Bromley Council has been told it can’t move schools’ cash to support struggling special educational needs as it warned the Government that the current budget is not good enough.

Bromley, like much the rest of the country, is experiencing huge demand on services supporting school kids with special educational needs.

To pump more cash into SEN budgets, the council wanted to transfer £1m from the mainstream schools block, on top of a planned £2m influx from the authority.

The council approached the secretary of state about the transfer, sparking a backlash from primary school heads in Bromley who penned a letter criticising the move.

The letter reads: “Whilst we recognise the importance of funding the high needs provision, removing £1m funding from mainstream schools is so short-sighted because it will reduce the capacity of schools to be able to support children with needs and therefore further increase the number of children likely to need support from high needs providers .

“Headteachers in Bromley primary schools have been lobbying the council about this issue, though there appears to be little impact from this.”

Councillor Peter Fortune, cabinet member for education, said he expected the proposal to be turned down – instead wanting to send a message to Government that budgets were too tight.

Cllr Fortune shared a letter reading: “We believe more money is needed. We therefore asked the secretary of state to allow us to transfer funding from the schools block to the high needs block.

“We did not expect to be granted permission for this transfer. However, we felt strongly that we should take every opportunity to make the case to Government that our funding allocation is simply not enough.

“As anticipated, the disapplication has not been granted.

“Bromley Council is committed to good educational provision for our children with special needs.

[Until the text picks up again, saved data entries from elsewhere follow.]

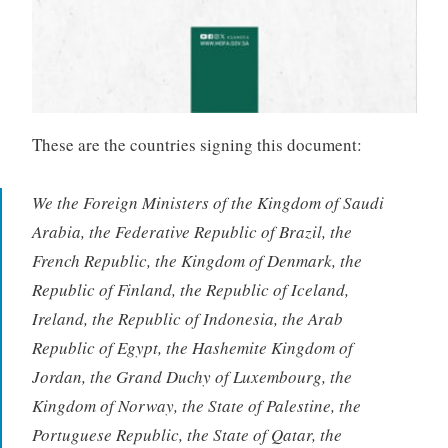
These are the countries signing this document:
We the Foreign Ministers of the Kingdom of Saudi
Arabia, the Federative Republic of Brazil, the
French Republic, the Kingdom of Denmark, the
Republic of Finland, the Republic of Iceland,
Ireland, the Republic of Indonesia, the Arab
Republic of Egypt, the Hashemite Kingdom of
Jordan, the Grand Duchy of Luxembourg, the
Kingdom of Norway, the State of Palestine, the
Portuguese Republic, the State of Qatar, the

“We recognise that they are some of the most vulnerable children in the borough and we are working hard to make the best provision we can to support them, their families and their schools.

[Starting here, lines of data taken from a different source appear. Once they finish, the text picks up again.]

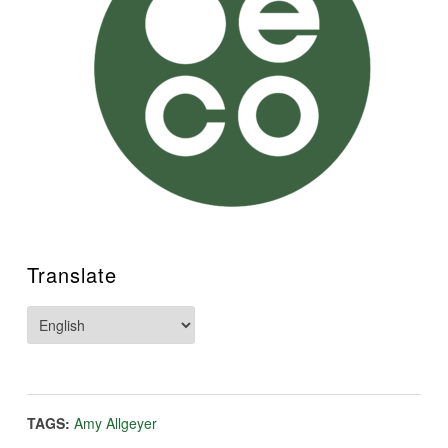
Translate
TAGS:
Amy Allgeyer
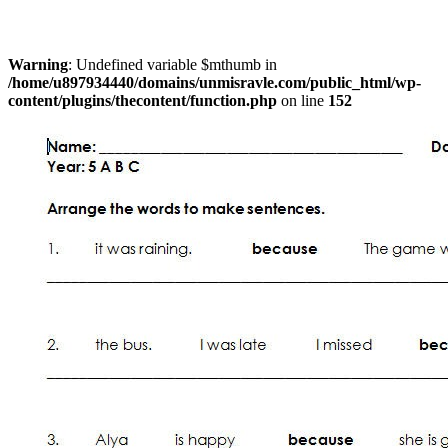
Warning
: Undefined variable $mthumb in
/home/u897934440/domains/unmisravle.com/public_html/wp-
content/plugins/thecontent/function.php
on line
152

“We have sent a clear message that the high needs funding is not enough. We will continue to lobby Government tirelessly for more funding for Bromley children.”

A recent survey led by London Councils and the Local Government Association highlighted the high-needs cost pressures and the £537m funding shortfall nationally.

In nearby Bexley, the council has proposed a transfer of £898k to support a big surge in children needing education health plans.